The consumable item identification engine server 202 represents a server or collection of servers configured to execute different web-service computer-executable instructions. The consumable item identification engine server 202 includes a processor 204 to process executable instructions, a transceiver 206 to communicate over the network 104, and a memory 208 embodied with at least the following executable instructions: an image processing module 210, a recommendation generation module 220, and a learning module 222. The memory 208 may include instructions for content identification module 212, a restaurant module 214, a recipe module 216, and a location module 218. While consumable item identification engine server 202 is illustrated as a single box, one skilled in the art will appreciate that the consumable item identification engine server 202 may, in fact, be scalable.
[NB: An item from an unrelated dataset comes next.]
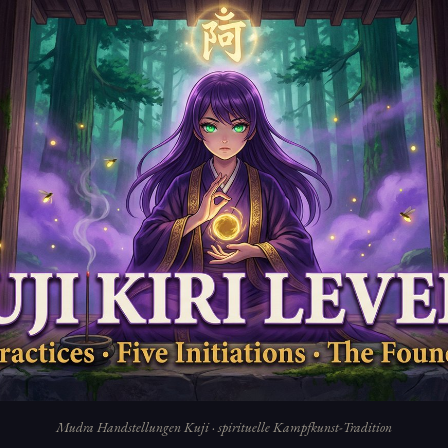
Mudra Handstellungen Kuji · spirituelle Kampfkunst-Tradition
For example, the consumable item identification engine server 202 may include multiple servers operating various portions of software that collectively generate image search results on the client devices 100.
The database 224 provides backend storage of Web, user, and environment data that may be accessed over the network 104 by the consumable item identification engine server 202 or the client devices 100 and used by the consumable item identification engine server 202 to generate search results. The Web, user, and environment data stored in the database includes, for example but without limitation, user profiles 226, search context 228 and so on. Additionally, though not shown for the sake of clarity, the servers of the database 224 may include their own processors, transceivers, and memory. Also, networking environment 800 depicts the database 224 as a collection of separate devices from the consumable item identification engine server 202; however, examples may actually store the discussed Web, user, and environment data shown in the database 224 on the consumable item identification engine server 202.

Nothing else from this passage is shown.